Exercise requirements:
Retype the whole listing below exactly, keeping every picture out of it.

Records for this task:
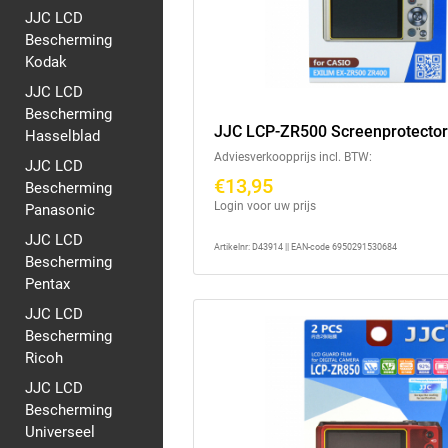
JJC LCD
Bescherming
Kodak
JJC LCD
Bescherming
JJC LCP-ZR500 Screenprotecto
Hasselblad
Adviesverkoopprijs incl. BTW:
JJC LCD
€13,95
Bescherming
Login voor uw prijs
Panasonic
JJC LCD
Artikelnr: D43914 || EAN-code 6950291530684
Bescherming
Pentax
JJC LCD
Bescherming
Ricoh
JJC LCD
Bescherming
Universeel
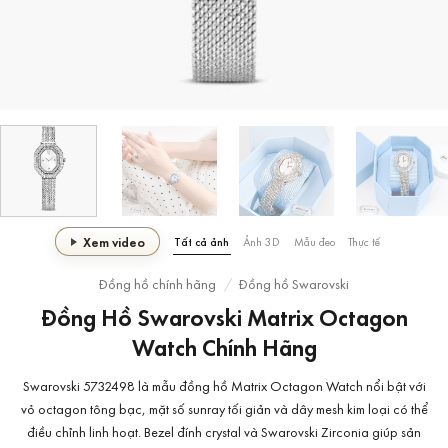
Xem video
Tất cả ảnh
Ảnh 3D
Mẫu đeo
Thực tế
Đồng hồ chính hãng
/
Đồng hồ Swarovski
Đồng Hồ Swarovski Matrix Octagon
Watch Chính Hãng
Swarovski 5732498 là mẫu đồng hồ Matrix Octagon Watch nổi bật với
vỏ octagon tông bạc, mặt số sunray tối giản và dây mesh kim loại có thể
điều chỉnh linh hoạt. Bezel đính crystal và Swarovski Zirconia giúp sản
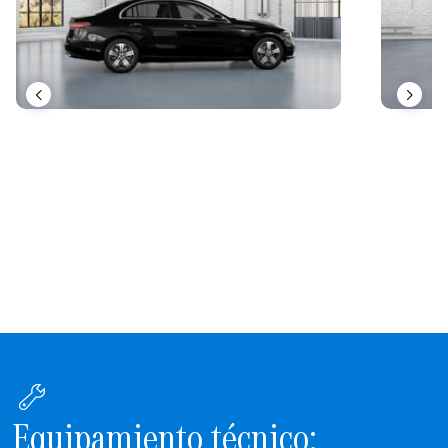
Equipamiento técnico:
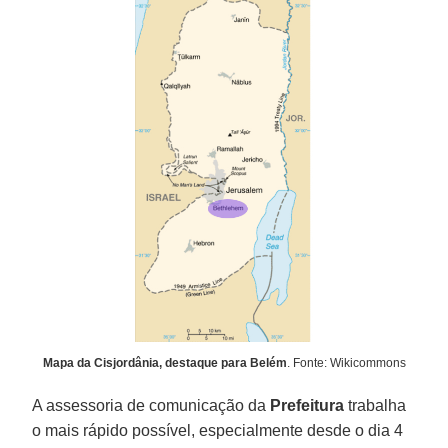
Mapa da Cisjordânia, destaque para Belém
. Fonte: Wikicommons
A assessoria de comunicação da
Prefeitura
trabalha
o mais rápido possível, especialmente desde o dia 4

The answer:
JJC LCD
Bescherming
Kodak
JJC LCD
Bescherming
JJC LCP-ZR500 Screenprotecto
Hasselblad
Adviesverkoopprijs incl. BTW:
JJC LCD
€13,95
Bescherming
Login voor uw prijs
Panasonic
JJC LCD
Artikelnr: D43914 || EAN-code 6950291530684
Bescherming
Pentax
JJC LCD
Bescherming
Ricoh
JJC LCD
Bescherming
Universeel
Xem video
Tất cả ảnh
Ảnh 3D
Mẫu đeo
Thực tế
Đồng hồ chính hãng
/
Đồng hồ Swarovski
Đồng Hồ Swarovski Matrix Octagon
Watch Chính Hãng
Swarovski 5732498 là mẫu đồng hồ Matrix Octagon Watch nổi bật với
vỏ octagon tông bạc, mặt số sunray tối giản và dây mesh kim loại có thể
điều chỉnh linh hoạt. Bezel đính crystal và Swarovski Zirconia giúp sản
Equipamiento técnico:
Mapa da Cisjordânia, destaque para Belém
. Fonte: Wikicommons
A assessoria de comunicação da
Prefeitura
trabalha
o mais rápido possível, especialmente desde o dia 4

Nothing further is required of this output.